On the Materials Management side of things we are hearing rumbles of a new process and procedure coming down the road. The new system will require certain controls for requisitioning items from inventory. No more calling Lisa on the phone to tell her what we took out of inventory … or telling her in the halls and expecting her to remember!

For some reason scheduling our weekly Cerner calls was a nightmare this week. Technical difficulties, phone troubles, double scheduling rooms and more seemed to be the norm. Plus, vacations, rainstorms, complaints about the number of training sessions, and the full moon all seemed to have an effect.

We have 11 solution areas receiving training, with up to six employees at each meeting. Most of the training is happening on Tuesday and Wednesday, so it can be a challenge to get learners and teachers together in one spot with adequate seating, computers and internet access!

In fact, this week reminds me of a scene from Alice’s Adventures In Wonderland. The Queen of Hearts, famous for shouting “Off with their heads!” had organized a croquet game on a field full of ridges and furrows, with hedgehogs for balls and flamingos for mallets.
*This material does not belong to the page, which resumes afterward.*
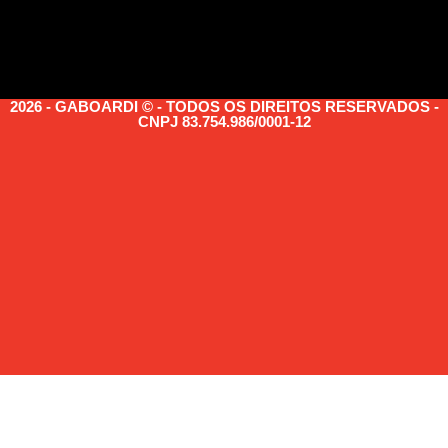
2026 - GABOARDI © - TODOS OS DIREITOS RESERVADOS -
CNPJ 83.754.986/0001-12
“Get to your places!” shouted the Queen in a voice of thunder, and all the people began running about in all directions, tumbling up against each other.

The players all played at once, without waiting for turns, quarreling all the while, and fighting for the hedgehogs; and in a very short time the Queen was in a furious passion, and went stamping about, and shouting ‘Off with his head!’ or ‘Off with her head!’ about once in a minute.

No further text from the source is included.